In February, Shahad Al Rawi made history by being the youngest woman author to be shortlisted for the International Prize for Arabic Fiction. Born in Baghdad in 1986, Al Rawi impressed judges and captivated readers with a debut novel marked with a wild inventiveness and emotional depth that belied her age.
Despite the many strengths of The Baghdad Clock, the judges decreed – rightly – that its author, who was at the start of her career, was more a worthy nominee than a deserving winner.
In the end, Ibrahim Nasrallah carried the day, but Al Rawi’s book was a number one bestseller in Iraq, Dubai and the UAE, and its commercial success and critical approbation have made her a writer to watch. So much so that an English translation of her novel, by Luke Leafgren, now arrives only two years on from the original publication.
The book follows two girls as they grow up and come undone during war and peace in the Iraqi capital.
By focusing on individuals struggling with personal concerns and shared upheavals within a fragmenting community, Al Rawi gets under the skin and into the minds of her characters, and shows their determination to thrive and survive through both love and friendship.
The novel opens in January 1991 with the girls getting to know each other in a large, damp Baghdad bomb shelter. Our narrator remains nameless; her new friend is Nadia. After enduring more than 20 nights of cold, hunger, and above all, fear, the pair emerge, become close and spend sunny days together in their neighbourhood.
Days turn into years. One morning, a neighbour who regularly enthralls the girls with her Kurdish stories and songs, packs a suitcase and returns to live with her family in the mountains.
When sanctions kick in and start to bite, families up sticks and emigrate. “It’s death in another form,” the narrator’s mother tells her. The girls are envious of those who leave to start afresh: “Those friends left for cold cities while we disintegrated where we were, living our days of dust with frozen smiles.”
However, they accept the loss and the worsening social conditions and make the most of their adolescence. They pass exams and secure places at university; they receive scented love letters from boys and have secret assignations.
But then war rears its head again, disrupting everything. “We moved like iron filings under the influence of its negative charge, having lost all sense of direction.”
As Baghdad falls, the friends are separated, family members are detained and loved ones go into hiding.
When the girls are reunited they decide to write a record of their fast-imploding neighbourhood to honour those that left it and to safeguard its valuable memories.
The Baghdad Clock is a stirring, and at times moving, portrait of two young women sticking together while everything around them falls apart.
They lose their way – “our stride fell out of harmony, we began to stumble frequently on our path” – but both come to realise that their similarities are greater than their differences and their friendship is worth preserving.

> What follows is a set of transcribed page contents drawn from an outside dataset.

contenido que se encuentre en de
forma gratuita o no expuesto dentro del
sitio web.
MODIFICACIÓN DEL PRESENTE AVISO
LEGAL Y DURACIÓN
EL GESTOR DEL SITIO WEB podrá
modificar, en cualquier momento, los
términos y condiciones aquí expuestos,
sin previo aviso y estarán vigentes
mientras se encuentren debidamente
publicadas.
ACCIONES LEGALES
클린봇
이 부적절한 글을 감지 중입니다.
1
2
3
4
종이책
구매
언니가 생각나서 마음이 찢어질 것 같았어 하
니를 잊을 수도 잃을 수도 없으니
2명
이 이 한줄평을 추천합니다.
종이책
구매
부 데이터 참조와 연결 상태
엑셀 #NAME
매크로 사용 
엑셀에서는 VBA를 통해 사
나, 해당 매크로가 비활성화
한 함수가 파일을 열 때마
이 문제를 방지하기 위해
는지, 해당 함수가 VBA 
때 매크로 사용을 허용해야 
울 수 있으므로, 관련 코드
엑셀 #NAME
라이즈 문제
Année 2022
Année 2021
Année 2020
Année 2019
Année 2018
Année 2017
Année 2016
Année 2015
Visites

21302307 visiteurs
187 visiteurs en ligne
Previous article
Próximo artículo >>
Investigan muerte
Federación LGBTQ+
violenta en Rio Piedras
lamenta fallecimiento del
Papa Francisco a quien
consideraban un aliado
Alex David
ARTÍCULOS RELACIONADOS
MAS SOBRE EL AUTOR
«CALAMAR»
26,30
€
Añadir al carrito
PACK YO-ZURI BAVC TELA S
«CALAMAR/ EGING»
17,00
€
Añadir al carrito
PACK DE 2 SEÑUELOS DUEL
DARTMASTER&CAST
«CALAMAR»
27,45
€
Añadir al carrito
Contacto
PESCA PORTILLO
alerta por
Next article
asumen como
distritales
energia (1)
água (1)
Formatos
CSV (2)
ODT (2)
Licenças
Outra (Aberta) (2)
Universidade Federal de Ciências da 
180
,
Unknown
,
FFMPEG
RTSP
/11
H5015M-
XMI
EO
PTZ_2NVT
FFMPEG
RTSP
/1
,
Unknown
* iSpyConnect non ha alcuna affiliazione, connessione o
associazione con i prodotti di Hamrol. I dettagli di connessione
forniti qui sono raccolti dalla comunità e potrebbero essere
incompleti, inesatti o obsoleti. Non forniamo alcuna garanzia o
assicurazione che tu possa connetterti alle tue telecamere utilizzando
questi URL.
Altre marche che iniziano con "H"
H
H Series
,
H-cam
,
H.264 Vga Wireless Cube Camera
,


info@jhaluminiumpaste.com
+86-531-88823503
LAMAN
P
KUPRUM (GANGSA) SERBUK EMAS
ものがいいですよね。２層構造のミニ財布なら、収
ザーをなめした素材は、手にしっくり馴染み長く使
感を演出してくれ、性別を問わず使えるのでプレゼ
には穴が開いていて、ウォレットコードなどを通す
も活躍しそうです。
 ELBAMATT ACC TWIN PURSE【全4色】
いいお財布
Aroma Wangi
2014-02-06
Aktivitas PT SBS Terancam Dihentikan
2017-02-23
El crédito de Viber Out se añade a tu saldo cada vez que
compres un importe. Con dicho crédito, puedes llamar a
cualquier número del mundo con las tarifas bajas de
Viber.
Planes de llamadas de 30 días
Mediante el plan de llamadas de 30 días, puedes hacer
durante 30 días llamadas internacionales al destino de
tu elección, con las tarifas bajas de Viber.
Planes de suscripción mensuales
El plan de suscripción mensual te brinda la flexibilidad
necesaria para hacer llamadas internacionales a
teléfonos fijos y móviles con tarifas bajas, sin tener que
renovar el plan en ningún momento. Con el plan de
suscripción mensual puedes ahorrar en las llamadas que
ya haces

Al Rawi provides compelling depictions of each stage of the girls’ journey to adulthood. Particularly convincing, and especially enchanting, is her rendering of childlike wonder – from the narrator’s belief that her eyes will turn green when she grows up, to her worries about the Baghdad Clock (“Did it get any time off?”). Later, they are older yet none the wiser to the ways of the world and the whims of Iraq’s despot-ruler, and the narrator questions rituals and traditions and becomes stifled by politics and slogans. Her wide-eyed innocence is replaced by bleak cynicism. “Come along, war, my old friend!” she says. “Come, get rid of us like human scraps, superfluous to this world.”
The girl witnesses a woman committing suicide by leaping from a bridge into the Tigris. It is a pivotal moment in her life, an abrupt end to her youth.
It is also a rare instance of violence in the book. For the most part, Al Rawi only reports or alludes to carnage and casualties. She is concerned not with the act of violence but the effect of it, the way it can destroy both a neighbourhood and a childhood. It is a bold move but one she manages with aplomb.
She is less successful in other areas. Her narrator loves Gabriel Garcia Marquez's One Hundred Years of Solitude – but Al Rawi's attempts at magic realism (a dog whose actions predict future events; a woman who finds a whale in her kitchen) lack purpose and fail to charm. Worse, a character called Uncle Shawkat delivers trite platitudes or waxes sentimental about crying rivers of tears, or feeling like a stick either swept along "by the heedless waves of this life" or "left to lie on the ground of chance".
Al Rawi fares better when her characters talk straight and when her surreal flourishes have serious ramifications: the narrator’s ability to enter Nadia’s dreams, or a soothsayer’s grim warnings about the future – and those predictions coming all-too-true.